Durante solenidade de abertura da Semana Nacional de Conciliação, realizada em 29 de novembro de 2010, em São Paulo, o Presidente do Supremo Tribunal Federal (STF), Ministro Cezar Peluso, debruçou parte de seu discurso sobre os acontecimentos no Rio de Janeiro e as operações policiais lá realizadas desde final de novembro para retirada de traficantes de drogas dos morros, principalmente na Vila Cruzeiro e no Complexo do Alemão, tomados enormemente pelo (outrora) invencível tráfico de drogas e de armas de fogo.

As congratulações do Ministro foram feitas diretamente às Forças Armadas e às várias autoridades envolvidas nas operações, destacando enfaticamente que o objeto que está em jogo na operação é a ordem pública (conferir notícia no site do STF em 29/11/2010: http://www.stf.jus.br/portal/cms/verNoticiaDetalhe.asp?idConteudo=167069)

De fato, a ordem pública e a paz social estavam (ainda estão) seriamente abaladas e comprometidas nos acontecimentos realizados antes da intervenção estatal nos morros cariocas dominados pelo tráfico de drogas. De acordo com as informações obtidas até o momento, houve ordens de poderosos traficantes de dentro dos presídios para que seus comparsas provocassem o caos na cidade do Rio de Janeiro realizando vários ataques, especialmente ateando fogo em ônibus e automóveis, tudo isto devido à instalação das UPPs (Unidades de Polícia Pacificadora) nas comunidades das favelas onde os traficantes comandavam.

O ponto que este pequeno artigo quer frisar, assim, é que quando a ordem pública e a paz social dentro do Estado Democrático Constitucional de Direito se encontram ameaçadas, não é preciso ir muito longe para se buscar medida apropriada a restabelecê-las, nem atuar totalmente à margem da legalidade.

Na Constituição Federal de 1988 existe a previsão expressa do Estado de Defesa (art. 136, CF/88) e do Estado de Sítio (arts. 137 a 139, CF/88), os quais se tratam de medidas excepcionais dentro do ordenamento, decretadas pelo Presidente da República (art. 84, IX, CF/88) para vigorar apenas por tempo certo, em lugar específico e em determinadas situações, possibilitando a restrição de certos direitos e garantias com o fito de preservar ou restabelecer a ordem pública e a paz social.

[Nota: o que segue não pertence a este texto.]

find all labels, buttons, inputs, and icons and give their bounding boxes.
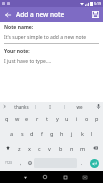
staticText: n — [70, 145, 74, 152]
staticText: e — [25, 115, 29, 122]
button[interactable]: y — [52, 112, 62, 125]
button[interactable]: p — [92, 112, 102, 125]
button[interactable]: Emoji — [25, 156, 34, 170]
button[interactable]: s — [17, 126, 27, 140]
staticText: q — [5, 115, 9, 122]
button[interactable]: Backspace — [88, 141, 102, 155]
button[interactable]: I just have to type.... — [4, 58, 99, 102]
staticText: , — [20, 160, 22, 167]
button[interactable]: More suggestions — [0, 102, 8, 111]
button[interactable]: we — [65, 102, 93, 111]
button[interactable]: Save note — [90, 9, 101, 20]
button[interactable]: k — [77, 126, 87, 140]
staticText: Note name: — [4, 24, 34, 31]
button[interactable]: h — [57, 126, 67, 140]
staticText: ?123 — [5, 161, 12, 165]
staticText: i — [76, 115, 78, 122]
staticText: I — [49, 104, 51, 110]
button[interactable]: b — [55, 141, 66, 155]
button[interactable]: Home — [35, 171, 55, 183]
staticText: Add a new note — [16, 10, 65, 19]
staticText: v — [48, 145, 51, 152]
staticText: 5:19 — [94, 1, 101, 6]
staticText: u — [65, 115, 69, 122]
button[interactable]: It's super simple to add a new note — [4, 34, 99, 44]
staticText: f — [41, 130, 43, 137]
button[interactable]: r — [32, 112, 42, 125]
button[interactable]: w — [12, 112, 22, 125]
button[interactable]: Recent apps — [55, 171, 75, 183]
button[interactable]: q — [1, 112, 12, 125]
button[interactable]: g — [47, 126, 57, 140]
button[interactable]: x — [24, 141, 34, 155]
button[interactable]: l — [87, 126, 97, 140]
button[interactable]: Voice input — [94, 102, 103, 111]
button[interactable]: c — [34, 141, 44, 155]
button[interactable]: o — [82, 112, 92, 125]
button[interactable]: Back — [2, 9, 13, 20]
button[interactable]: d — [27, 126, 37, 140]
staticText: b — [59, 145, 63, 152]
button[interactable]: Shift — [1, 141, 14, 155]
button[interactable]: . — [77, 156, 86, 170]
staticText: x — [28, 145, 31, 152]
staticText: d — [30, 130, 34, 137]
staticText: h — [60, 130, 64, 137]
staticText: k — [81, 130, 84, 137]
button[interactable]: thanks — [8, 102, 35, 111]
staticText: It's super simple to add a new note — [4, 34, 87, 41]
staticText: Your note: — [4, 48, 30, 55]
button[interactable]: , — [16, 156, 25, 170]
staticText: l — [91, 130, 93, 137]
button[interactable]: a — [7, 126, 17, 140]
staticText: . — [81, 160, 83, 167]
button[interactable]: u — [62, 112, 72, 125]
button[interactable]: t — [42, 112, 52, 125]
button[interactable]: I — [36, 102, 64, 111]
button[interactable]: n — [66, 141, 77, 155]
staticText: t — [46, 115, 48, 122]
button[interactable]: i — [72, 112, 82, 125]
staticText: c — [38, 145, 41, 152]
staticText: thanks — [14, 104, 29, 110]
staticText: w — [15, 115, 20, 122]
button[interactable]: ?123 — [1, 156, 16, 170]
staticText: I just have to type.... — [4, 58, 52, 65]
staticText: o — [85, 115, 89, 122]
staticText: a — [10, 130, 14, 137]
button[interactable]: Hide keyboard — [15, 171, 35, 183]
button[interactable]: Switch input method — [75, 171, 95, 183]
button[interactable]: f — [37, 126, 47, 140]
staticText: j — [71, 130, 73, 137]
staticText: m — [80, 145, 86, 152]
staticText: r — [36, 115, 39, 122]
button[interactable]: Enter — [90, 159, 99, 168]
staticText: z — [18, 145, 21, 152]
button[interactable]: z — [14, 141, 24, 155]
button[interactable]: m — [77, 141, 88, 155]
staticText: s — [21, 130, 24, 137]
button[interactable]: v — [44, 141, 55, 155]
staticText: y — [56, 115, 59, 122]
staticText: p — [95, 115, 99, 122]
button[interactable]: j — [67, 126, 77, 140]
staticText: g — [50, 130, 54, 137]
staticText: we — [76, 104, 83, 110]
button[interactable]: e — [22, 112, 32, 125]
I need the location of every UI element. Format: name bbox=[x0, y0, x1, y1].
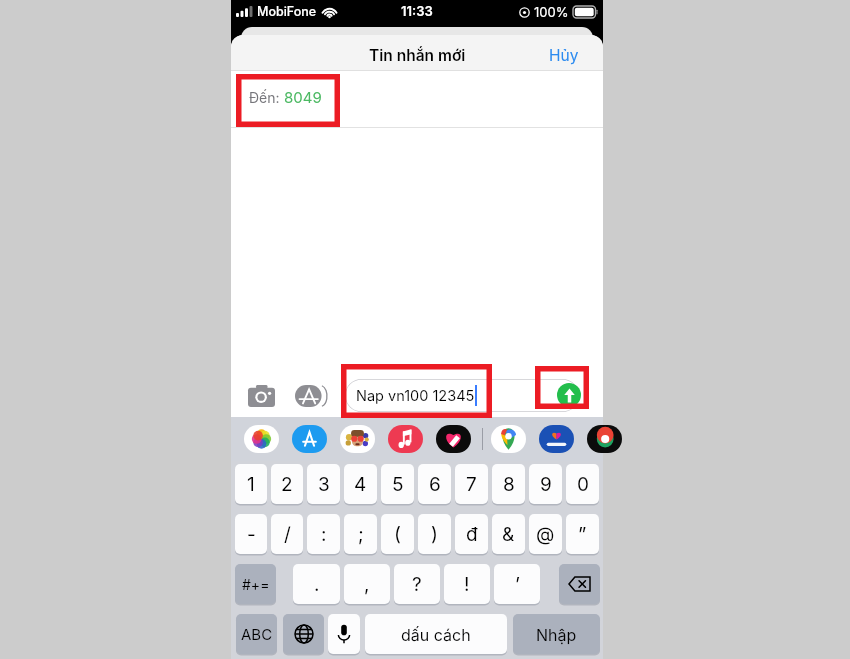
staticText: 100% bbox=[534, 4, 569, 20]
button[interactable]: ; bbox=[344, 514, 377, 554]
button[interactable]: Nhập bbox=[513, 614, 600, 654]
button[interactable]: ) bbox=[418, 514, 451, 554]
button[interactable]: 3 bbox=[307, 464, 340, 504]
button[interactable]: Backspace bbox=[559, 564, 600, 604]
button[interactable]: / bbox=[271, 514, 303, 554]
button[interactable]: ! bbox=[444, 564, 490, 604]
button[interactable]: Photos bbox=[244, 425, 279, 453]
staticText: 9 bbox=[540, 473, 552, 496]
staticText: @ bbox=[536, 523, 555, 546]
button[interactable]: Camera bbox=[248, 385, 275, 407]
button[interactable]: Hủy bbox=[537, 40, 591, 71]
button[interactable]: Send bbox=[557, 383, 581, 407]
button[interactable]: 8 bbox=[492, 464, 525, 504]
staticText: ) bbox=[431, 523, 438, 546]
staticText: 8049 bbox=[284, 88, 322, 106]
button[interactable]: Change keyboard bbox=[283, 614, 324, 654]
staticText: #+= bbox=[242, 576, 270, 593]
button[interactable]: & bbox=[492, 514, 525, 554]
staticText: 2 bbox=[281, 473, 293, 496]
button[interactable]: 9 bbox=[529, 464, 562, 504]
staticText: dấu cách bbox=[401, 625, 471, 644]
staticText: Nhập bbox=[536, 625, 577, 644]
staticText: đ bbox=[466, 523, 478, 546]
button[interactable]: ’ bbox=[494, 564, 540, 604]
staticText: ; bbox=[358, 523, 364, 546]
button[interactable]: 7 bbox=[455, 464, 488, 504]
staticText: ? bbox=[412, 573, 422, 596]
button[interactable]: - bbox=[235, 514, 267, 554]
staticText: : bbox=[321, 523, 327, 546]
staticText: & bbox=[502, 523, 515, 546]
button[interactable]: dấu cách bbox=[365, 614, 507, 654]
staticText: ABC bbox=[241, 625, 273, 643]
staticText: 7 bbox=[466, 473, 477, 496]
staticText: MobiFone bbox=[257, 4, 317, 19]
button[interactable]: Maps bbox=[491, 425, 526, 453]
button[interactable]: 5 bbox=[381, 464, 414, 504]
button[interactable]: : bbox=[307, 514, 340, 554]
staticText: Hủy bbox=[549, 46, 579, 65]
staticText: . bbox=[314, 573, 320, 596]
button[interactable]: Music bbox=[388, 425, 423, 453]
button[interactable]: , bbox=[344, 564, 390, 604]
staticText: Nap vn100 12345 bbox=[356, 387, 475, 405]
staticText: 5 bbox=[392, 473, 404, 496]
button[interactable]: . bbox=[293, 564, 340, 604]
button[interactable]: Lazada bbox=[539, 425, 574, 453]
button[interactable]: ( bbox=[381, 514, 414, 554]
button[interactable]: @ bbox=[529, 514, 562, 554]
button[interactable]: Dictation bbox=[328, 614, 360, 654]
staticText: 11:33 bbox=[401, 3, 433, 19]
button[interactable]: 6 bbox=[418, 464, 451, 504]
staticText: - bbox=[247, 523, 256, 546]
staticText: 3 bbox=[318, 473, 330, 496]
staticText: 6 bbox=[429, 473, 441, 496]
button[interactable]: 2 bbox=[271, 464, 303, 504]
staticText: 1 bbox=[247, 473, 255, 496]
button[interactable]: Nap vn100 12345 bbox=[345, 379, 579, 412]
button[interactable]: đ bbox=[455, 514, 488, 554]
staticText: 4 bbox=[354, 473, 367, 496]
staticText: Tin nhắn mới bbox=[369, 46, 466, 65]
staticText: ! bbox=[464, 573, 470, 596]
button[interactable]: App Store bbox=[295, 385, 327, 407]
button[interactable]: 1 bbox=[235, 464, 267, 504]
button[interactable]: App Store bbox=[292, 425, 327, 453]
button[interactable]: ” bbox=[566, 514, 599, 554]
button[interactable]: 0 bbox=[566, 464, 599, 504]
staticText: ( bbox=[394, 523, 401, 546]
button[interactable]: ? bbox=[394, 564, 440, 604]
staticText: Đến: bbox=[249, 89, 284, 106]
staticText: 8 bbox=[503, 473, 515, 496]
button[interactable]: 4 bbox=[344, 464, 377, 504]
button[interactable]: Fitness bbox=[436, 425, 471, 453]
staticText: ” bbox=[578, 523, 587, 546]
button[interactable]: #+= bbox=[235, 564, 276, 604]
staticText: , bbox=[364, 573, 370, 596]
button[interactable]: ABC bbox=[236, 614, 277, 654]
button[interactable]: Memoji bbox=[340, 425, 375, 453]
button[interactable]: Browser bbox=[587, 425, 622, 453]
staticText: 0 bbox=[577, 473, 589, 496]
staticText: / bbox=[284, 523, 291, 546]
staticText: ’ bbox=[515, 573, 520, 596]
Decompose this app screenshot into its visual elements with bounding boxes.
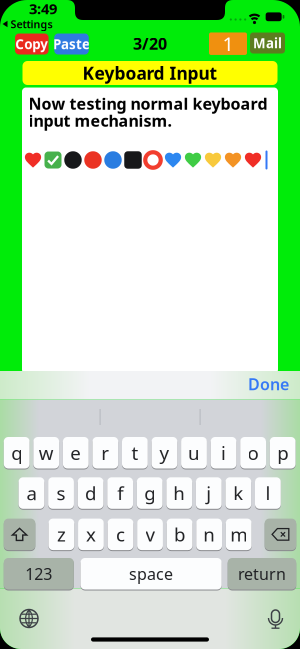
staticText: v <box>146 522 155 547</box>
button[interactable]: Mail <box>250 32 285 54</box>
button[interactable]: g <box>137 477 163 509</box>
button[interactable]: n <box>196 519 222 550</box>
staticText: Done <box>248 373 289 395</box>
button[interactable]: 123 <box>4 558 74 590</box>
staticText: l <box>265 481 270 506</box>
button[interactable]: space <box>80 558 222 590</box>
button[interactable]: e <box>63 437 89 468</box>
staticText: q <box>11 440 22 465</box>
button[interactable]: j <box>196 477 222 509</box>
staticText: n <box>203 522 215 547</box>
button[interactable]: Shift <box>4 519 35 550</box>
button[interactable]: Delete <box>265 519 296 550</box>
staticText: m <box>230 522 247 547</box>
staticText: u <box>188 440 200 465</box>
staticText: o <box>248 440 259 465</box>
button[interactable]: Paste <box>54 34 89 54</box>
staticText: Paste <box>53 35 90 53</box>
button[interactable]: r <box>92 437 118 468</box>
button[interactable]: Dictation <box>266 610 284 629</box>
button[interactable]: a <box>19 477 44 509</box>
staticText: 123 <box>25 563 52 584</box>
staticText: j <box>206 481 211 506</box>
staticText: y <box>160 440 170 465</box>
button[interactable]: y <box>152 437 177 468</box>
button[interactable]: t <box>122 437 148 468</box>
button[interactable]: m <box>226 519 252 550</box>
button[interactable]: q <box>4 437 30 468</box>
button[interactable]: w <box>33 437 59 468</box>
button[interactable]: h <box>166 477 192 509</box>
staticText: input mechanism. <box>28 110 172 131</box>
button[interactable]: u <box>181 437 207 468</box>
staticText: w <box>39 440 54 465</box>
staticText: z <box>57 522 66 547</box>
button[interactable]: b <box>167 519 192 550</box>
button[interactable]: Next keyboard <box>20 610 38 628</box>
staticText: Keyboard Input <box>82 62 218 84</box>
button[interactable]: i <box>211 437 236 468</box>
staticText: Settings <box>10 17 52 31</box>
button[interactable]: p <box>270 437 296 468</box>
button[interactable]: v <box>137 519 163 550</box>
button[interactable]: z <box>48 519 74 550</box>
button[interactable]: d <box>78 477 104 509</box>
staticText: 3:49 <box>29 0 57 18</box>
button[interactable]: o <box>240 437 266 468</box>
staticText: f <box>117 481 123 506</box>
button[interactable]: return <box>228 558 296 590</box>
staticText: e <box>70 440 81 465</box>
button[interactable]: s <box>48 477 74 509</box>
button[interactable]: Done <box>248 373 289 395</box>
staticText: g <box>144 481 155 506</box>
staticText: p <box>277 440 288 465</box>
staticText: a <box>26 481 36 506</box>
staticText: x <box>86 522 96 547</box>
staticText: i <box>221 440 226 465</box>
staticText: d <box>85 481 96 506</box>
staticText: s <box>57 481 66 506</box>
button[interactable]: Copy <box>15 34 49 54</box>
button[interactable]: Back to Settings <box>2 17 52 31</box>
staticText: 3/20 <box>133 33 167 54</box>
staticText: Mail <box>253 34 282 52</box>
staticText: Copy <box>15 35 48 53</box>
staticText: r <box>101 440 109 465</box>
staticText: return <box>238 563 286 584</box>
button[interactable]: l <box>255 477 281 509</box>
staticText: t <box>131 440 138 465</box>
staticText: k <box>233 481 243 506</box>
button[interactable]: k <box>225 477 251 509</box>
staticText: 1 <box>222 30 234 57</box>
staticText: space <box>129 563 173 584</box>
button[interactable]: f <box>107 477 133 509</box>
staticText: Now testing normal keyboard <box>28 93 268 114</box>
staticText: c <box>116 522 125 547</box>
staticText: b <box>174 522 185 547</box>
button[interactable]: c <box>108 519 133 550</box>
staticText: h <box>173 481 185 506</box>
button[interactable]: x <box>78 519 104 550</box>
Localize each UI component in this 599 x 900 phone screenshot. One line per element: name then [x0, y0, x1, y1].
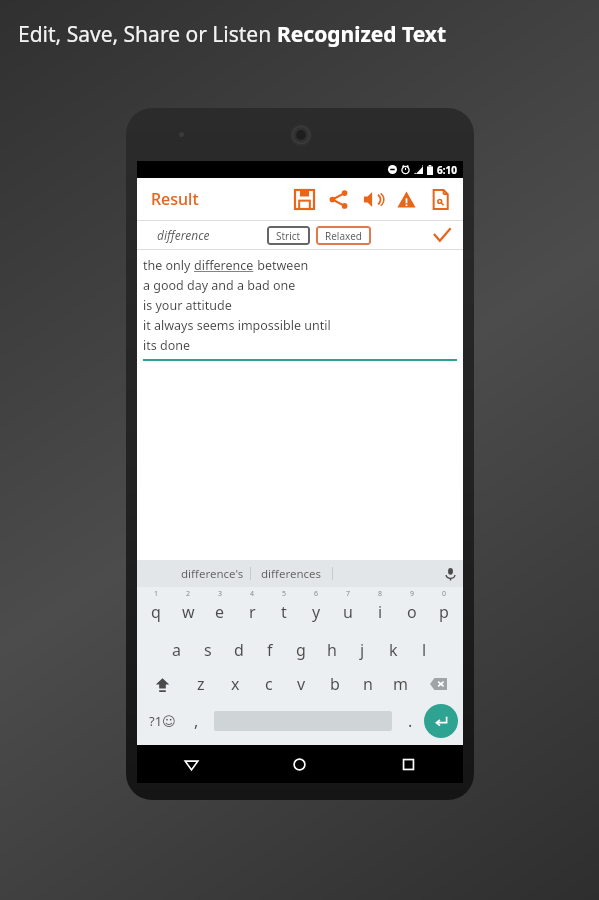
staticText: n [363, 673, 373, 695]
button[interactable]: w [172, 597, 204, 627]
button[interactable]: , [182, 706, 210, 736]
staticText: k [389, 639, 398, 661]
button[interactable]: n [351, 669, 384, 699]
staticText: i [378, 601, 383, 623]
button[interactable]: Back [137, 745, 245, 783]
button[interactable]: g [285, 635, 316, 665]
staticText: is your attitude [143, 297, 232, 314]
button[interactable]: r [236, 597, 268, 627]
button[interactable]: y [300, 597, 332, 627]
staticText: c [265, 673, 273, 695]
staticText: differences [261, 566, 322, 582]
staticText: ?1☺ [149, 712, 176, 730]
button[interactable]: Shift [140, 667, 184, 701]
staticText: y [312, 601, 321, 623]
button[interactable]: e [204, 597, 236, 627]
button[interactable]: Relaxed [316, 226, 371, 245]
button[interactable]: b [318, 669, 351, 699]
button[interactable]: z [184, 669, 218, 699]
button[interactable]: f [254, 635, 285, 665]
staticText: Relaxed [325, 229, 362, 243]
button[interactable]: Result [137, 188, 205, 210]
staticText: p [439, 601, 449, 623]
button[interactable]: p [428, 597, 460, 627]
staticText: t [281, 601, 287, 623]
staticText: Strict [276, 229, 301, 243]
button[interactable]: ?1☺ [142, 701, 182, 741]
staticText: it always seems impossible until [143, 317, 331, 334]
button[interactable]: Strict [267, 226, 310, 245]
staticText: a [172, 639, 181, 661]
button[interactable]: v [285, 669, 318, 699]
staticText: 6 [314, 589, 319, 599]
button[interactable]: d [223, 635, 254, 665]
staticText: difference [194, 257, 254, 274]
staticText: 7 [346, 589, 351, 599]
button[interactable]: Warning [389, 178, 423, 220]
staticText: 6:10 [437, 163, 457, 177]
button[interactable]: a [160, 635, 192, 665]
staticText: s [204, 639, 212, 661]
staticText: r [249, 601, 256, 623]
button[interactable]: Confirm [429, 222, 455, 248]
button[interactable]: h [316, 635, 347, 665]
staticText: 3 [218, 589, 223, 599]
staticText: h [327, 639, 337, 661]
staticText: o [407, 601, 417, 623]
staticText: f [267, 639, 273, 661]
staticText: w [182, 601, 195, 623]
staticText: , [194, 710, 199, 732]
staticText: l [422, 639, 427, 661]
staticText: difference [157, 227, 210, 243]
button[interactable]: differences [251, 566, 332, 582]
button[interactable]: Listen [355, 178, 389, 220]
staticText: j [360, 639, 365, 661]
button[interactable]: Backspace [417, 667, 460, 701]
button[interactable]: o [396, 597, 428, 627]
staticText: q [151, 601, 161, 623]
button[interactable]: Home [245, 745, 354, 783]
button[interactable]: . [396, 706, 424, 736]
button[interactable]: k [378, 635, 409, 665]
staticText: a good day and a bad one [143, 277, 296, 294]
button[interactable]: Recents [354, 745, 463, 783]
staticText: u [343, 601, 353, 623]
staticText: the only [143, 257, 194, 274]
button[interactable]: Enter [424, 704, 458, 738]
button[interactable]: x [218, 669, 252, 699]
staticText: Result [151, 188, 199, 210]
button[interactable]: j [347, 635, 378, 665]
staticText: x [231, 673, 240, 695]
staticText: 5 [282, 589, 287, 599]
staticText: v [297, 673, 306, 695]
staticText: 1 [154, 589, 159, 599]
staticText: Recognized Text [277, 20, 447, 49]
staticText: m [393, 673, 408, 695]
button[interactable]: m [384, 669, 417, 699]
staticText: e [215, 601, 225, 623]
button[interactable]: q [140, 597, 172, 627]
staticText: 8 [378, 589, 383, 599]
button[interactable]: c [252, 669, 285, 699]
staticText: d [234, 639, 244, 661]
staticText: z [197, 673, 205, 695]
staticText: Edit, Save, Share or Listen [18, 20, 277, 49]
button[interactable]: t [268, 597, 300, 627]
button[interactable]: Share [321, 178, 355, 220]
staticText: 4 [250, 589, 255, 599]
button[interactable]: Voice input [437, 561, 463, 587]
staticText: 0 [442, 589, 447, 599]
staticText: difference's [181, 566, 244, 582]
staticText: 9 [410, 589, 415, 599]
staticText: g [296, 639, 306, 661]
button[interactable]: l [409, 635, 440, 665]
button[interactable]: Save [287, 178, 321, 220]
button[interactable]: difference's [175, 566, 250, 582]
button[interactable]: u [332, 597, 364, 627]
button[interactable]: i [364, 597, 396, 627]
button[interactable]: s [192, 635, 223, 665]
staticText: its done [143, 337, 191, 354]
staticText: between [254, 257, 309, 274]
button[interactable]: Document [423, 178, 457, 220]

É o chamado sistema constitucional das crises, consistente em um conjunto de normas constitucionais, que informadas pelos princípios da necessidade e da temporariedade, têm por objeto as situações de crises e por finalidade a mantença ou o restabelecimento da normalidade constitucional (MORAES, Alexandre de. Direito Constitucional. 25. ed. São Paulo: Atlas, 2010, p. 807).

No caso ocorrido no Rio de Janeiro, portanto, adequada é a decretação pelo Presidente da República do Estado de Defesa, previsto no art. 136 da Carta Magna.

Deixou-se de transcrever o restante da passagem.